Re: Detecting some cases of missing backup_label

From: Andres Freund <andres(at)anarazel(dot)de>
To: David Steele <david(at)pgmasters(dot)net>
Cc: Stephen Frost <sfrost(at)snowman(dot)net>, pgsql-hackers(at)postgresql(dot)org, Robert Haas <robertmhaas(at)gmail(dot)com>, Heikki Linnakangas <hlinnaka(at)iki(dot)fi>, Michael Paquier <michael(dot)paquier(at)gmail(dot)com>
Subject: Re: Detecting some cases of missing backup_label
Date: 2023-12-21 11:37:46
Message-ID: 20231221113746.7nf3jemf6nri7k72@alap3.anarazel.de
Views: Raw Message | Whole Thread | Download mbox | Resend email
Thread:
Lists: pgsql-hackers

Hi,

On 2023-12-20 13:11:37 -0400, David Steele wrote:
> I've run this through a bunch of scenarios (in my head) with parallel
> backups and it does seem to hold up.
>
> I think we'd need to write the state file before XLOG_BACKUP_START just in
> case.
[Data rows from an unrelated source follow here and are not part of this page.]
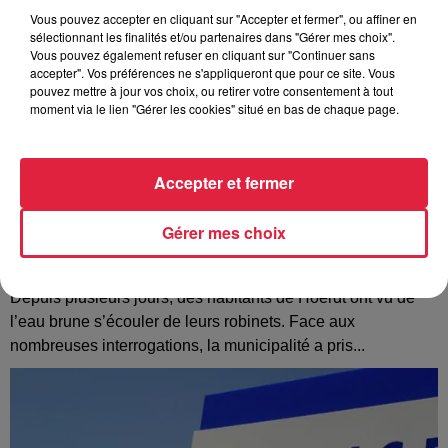
Vous pouvez accepter en cliquant sur "Accepter et fermer", ou affiner en
sélectionnant les finalités et/ou partenaires dans "Gérer mes choix".
Vous pouvez également refuser en cliquant sur "Continuer sans
accepter". Vos préférences ne s'appliqueront que pour ce site. Vous
pouvez mettre à jour vos choix, ou retirer votre consentement à tout
moment via le lien "Gérer les cookies" situé en bas de chaque page.
Accepter et fermer
Gérer mes choix
À Hoerdt, de l’eau brune sort des robinets
Depuis plusieurs jours, des habitants de Hoerdt ont vu de
l’eau brune s’écouler de leurs robinets. Face aux
nombreuses interrogations, la municipalité a pris...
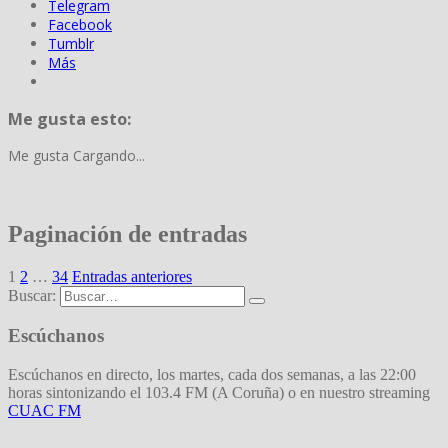
Telegram
Facebook
Tumblr
Más
Me gusta esto:
Me gusta
Cargando...
Paginación de entradas
1
2
…
34
Entradas anteriores
Buscar:
Escúchanos
Escúchanos en directo, los martes, cada dos semanas, a las 22:00
horas sintonizando el 103.4 FM (A Coruña) o en nuestro streaming
CUAC FM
Seems better to have an extra state file rather than have one be
> missing.

That'd very significantly weaken the approach, afaict, because "external" base
base backup could end up copying those files. The whole point is to detect
broken procedures, so relying on such files being excluded from the base
backup seems like a bad idea.

I also see no need to do so - because we'd only verify that a backup start has
been replayed when replaying XLOG_BACKUP_STOP there's no danger in not
creating the files during XLOG_BACKUP_START, but doing so just before logging
the XLOG_BACKUP_STOP.

> I'm a little worried about what happens if a state file goes missing, but I
> guess that could be true of any file in PGDATA.

Yea, that seems like a non-issue to me.

> Probably we'd want to exclude *all* state files from backups, though.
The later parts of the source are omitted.